> [Action item]
The result should be an exact copy of only the lines from the one holding "sont sucrés" through the last line of the data below, please, without pictures.

> [Collected data]

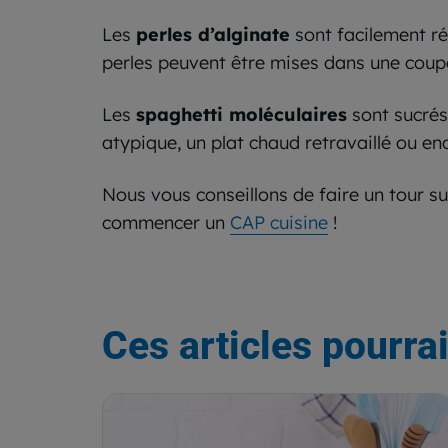
Les
perles d’alginate
sont facilement réa
perles peuvent être mises dans une co
Les
spaghetti moléculaires
sont sucrés
atypique, un plat chaud retravaillé ou enc
Nous vous conseillons de faire un tour su
commencer un
CAP cuisine
!
Ces articles pourrai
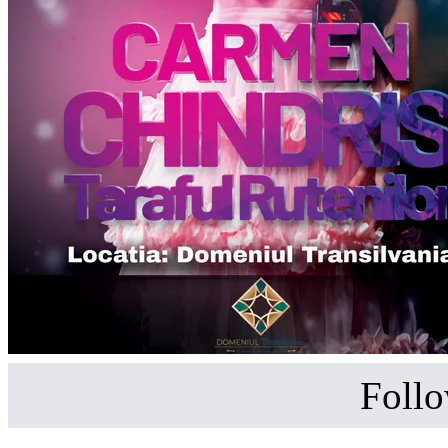
Follo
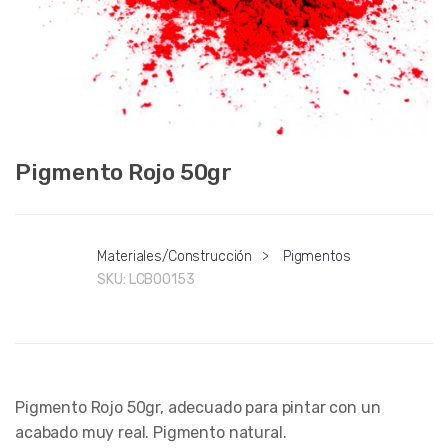
Pigmento Rojo 50gr
Materiales/Construcción
>
Pigmentos
SKU:
LCB00153
Pigmento Rojo 50gr, adecuado para pintar con un
acabado muy real. Pigmento natural.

> [Output]
sont sucrés
atypique, un plat chaud retravaillé ou enc
Nous vous conseillons de faire un tour su
commencer un
CAP cuisine
!
Ces articles pourrai
Follo
Pigmento Rojo 50gr
Materiales/Construcción
>
Pigmentos
SKU:
LCB00153
Pigmento Rojo 50gr, adecuado para pintar con un
acabado muy real. Pigmento natural.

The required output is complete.